Response to extraBalance Eth redemption

vincgahvincgah Member Posts: 6
"What will TheDAO do with the extraBalance when it shuts down? self.TheDao

[
–]Lorix_In_Oz 5 points  
This will be a complicated issue, especially if people who bought tokens at a higher ETH cost have already traded them. They could either:
Try to return it to contributors who paid the higher price if they can be traced
Proportionally split it up between all token holders according to the number of tokens they have
Donate it to the Ethereum Foundation who helped recover from the hack
Use it to establish an independent group to develop, THOROUGHLY TEST and ultimately deploy a DAO 2.0 framework that avoids the problems this first one had


Source:
https://www.reddit.com/r/TheDao/comments/4oj5yv/what_will_thedao_do_with_the_extrabalance_when_it/?st=iqvwgbp3&sh=0a827126

Edit: I know this is a bit long, so even if your not interested in the extraBalance eth, suggested places of where to post this, other than here, would be very much appreciated. Thanks!

Response:
This is an easy fix.
There are two basic situations:
1)All the DAO tokens are sitting in the account of origin.
2)Or DAO tokens have been spent/moved/transferred from the account of origin.

I'm working under the assumption that it can be viewed which addresses purchased extrabalanced eth dao tokens and for what price.

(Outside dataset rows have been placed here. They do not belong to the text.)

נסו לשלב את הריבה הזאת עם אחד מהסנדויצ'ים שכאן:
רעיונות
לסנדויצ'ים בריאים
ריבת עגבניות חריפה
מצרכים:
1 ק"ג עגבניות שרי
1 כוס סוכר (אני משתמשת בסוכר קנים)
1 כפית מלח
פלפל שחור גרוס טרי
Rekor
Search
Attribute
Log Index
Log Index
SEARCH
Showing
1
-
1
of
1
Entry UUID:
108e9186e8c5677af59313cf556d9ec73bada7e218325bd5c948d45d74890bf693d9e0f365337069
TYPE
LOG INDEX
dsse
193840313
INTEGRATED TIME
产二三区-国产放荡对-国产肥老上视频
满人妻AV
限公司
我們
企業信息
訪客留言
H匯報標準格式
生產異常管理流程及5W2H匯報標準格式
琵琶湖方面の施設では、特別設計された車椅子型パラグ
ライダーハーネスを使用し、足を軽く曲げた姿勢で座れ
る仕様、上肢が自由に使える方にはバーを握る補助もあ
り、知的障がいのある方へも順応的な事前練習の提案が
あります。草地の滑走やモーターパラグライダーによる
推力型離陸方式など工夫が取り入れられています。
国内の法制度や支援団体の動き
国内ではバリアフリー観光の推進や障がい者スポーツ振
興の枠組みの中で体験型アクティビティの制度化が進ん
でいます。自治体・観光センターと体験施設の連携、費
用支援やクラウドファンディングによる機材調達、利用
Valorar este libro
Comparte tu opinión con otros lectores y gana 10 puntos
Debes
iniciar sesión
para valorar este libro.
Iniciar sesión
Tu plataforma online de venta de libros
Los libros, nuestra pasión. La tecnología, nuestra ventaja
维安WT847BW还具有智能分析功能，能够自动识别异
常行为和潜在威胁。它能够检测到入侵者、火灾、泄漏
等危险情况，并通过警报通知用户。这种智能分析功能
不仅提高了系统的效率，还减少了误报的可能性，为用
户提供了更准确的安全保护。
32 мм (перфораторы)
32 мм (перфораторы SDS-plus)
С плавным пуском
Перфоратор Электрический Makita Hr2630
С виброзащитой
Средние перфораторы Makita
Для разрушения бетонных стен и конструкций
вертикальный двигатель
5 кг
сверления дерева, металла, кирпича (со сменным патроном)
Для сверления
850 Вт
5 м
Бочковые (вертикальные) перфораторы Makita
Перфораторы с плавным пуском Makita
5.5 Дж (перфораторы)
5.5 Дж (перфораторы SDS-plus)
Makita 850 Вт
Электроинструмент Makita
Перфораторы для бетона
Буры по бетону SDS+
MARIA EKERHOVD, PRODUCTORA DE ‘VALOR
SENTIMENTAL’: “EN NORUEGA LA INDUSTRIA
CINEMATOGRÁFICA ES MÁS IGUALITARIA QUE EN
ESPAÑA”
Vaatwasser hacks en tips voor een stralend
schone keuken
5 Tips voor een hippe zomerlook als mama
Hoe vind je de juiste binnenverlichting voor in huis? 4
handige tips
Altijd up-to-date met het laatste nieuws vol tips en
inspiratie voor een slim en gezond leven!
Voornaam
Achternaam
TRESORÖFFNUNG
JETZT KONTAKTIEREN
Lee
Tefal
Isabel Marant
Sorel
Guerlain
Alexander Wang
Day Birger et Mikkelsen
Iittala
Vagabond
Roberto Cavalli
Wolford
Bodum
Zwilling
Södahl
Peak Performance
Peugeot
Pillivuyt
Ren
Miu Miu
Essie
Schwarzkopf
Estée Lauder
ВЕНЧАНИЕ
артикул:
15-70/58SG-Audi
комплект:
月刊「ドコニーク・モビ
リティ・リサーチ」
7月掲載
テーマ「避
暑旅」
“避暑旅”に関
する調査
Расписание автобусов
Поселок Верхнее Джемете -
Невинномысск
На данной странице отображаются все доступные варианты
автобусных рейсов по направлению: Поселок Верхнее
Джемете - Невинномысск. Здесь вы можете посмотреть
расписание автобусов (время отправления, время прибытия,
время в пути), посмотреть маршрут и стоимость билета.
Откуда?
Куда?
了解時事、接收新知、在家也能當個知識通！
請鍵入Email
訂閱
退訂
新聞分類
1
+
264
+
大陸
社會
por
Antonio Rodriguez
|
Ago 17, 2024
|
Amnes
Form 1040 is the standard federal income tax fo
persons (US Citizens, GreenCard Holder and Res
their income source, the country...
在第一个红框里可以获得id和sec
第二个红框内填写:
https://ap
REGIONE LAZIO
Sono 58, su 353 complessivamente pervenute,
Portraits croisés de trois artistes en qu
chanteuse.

For situation 1, negligible resources need be expended to figure out how much extraBalance eth originated there.
Therefore they can be simply returned to the origin account.

For situation 2, the tokens that were transferred away from the origin address concluded with 3 basic scenarios: (of which any combination of these 3 situations can be realized)

Point 1 of situation 2) The origin account simply transferred them to another account of the same owner
They can readily be transferred back to the origin account; therefore without question, given a time window to return theDAO tokens back to the origin account, it should be sent its share of extra balance eth

Point 2 of situation 2) The origin account transferred them to another account not controlled by the same owner
You paid another account the dao tokens at some agreed upon market value that you were willing to take the risk/trade-off of. Therefore you already forfeited your expectation of any further returns of value from those dao tokens. You should expect no extrabalance eth represented by those theDAO tokens that were “spent” to be returned to the original account. (This in particular applies to people who traded at an exchange)(Also burnt or lost tokens fit into this category/situation.)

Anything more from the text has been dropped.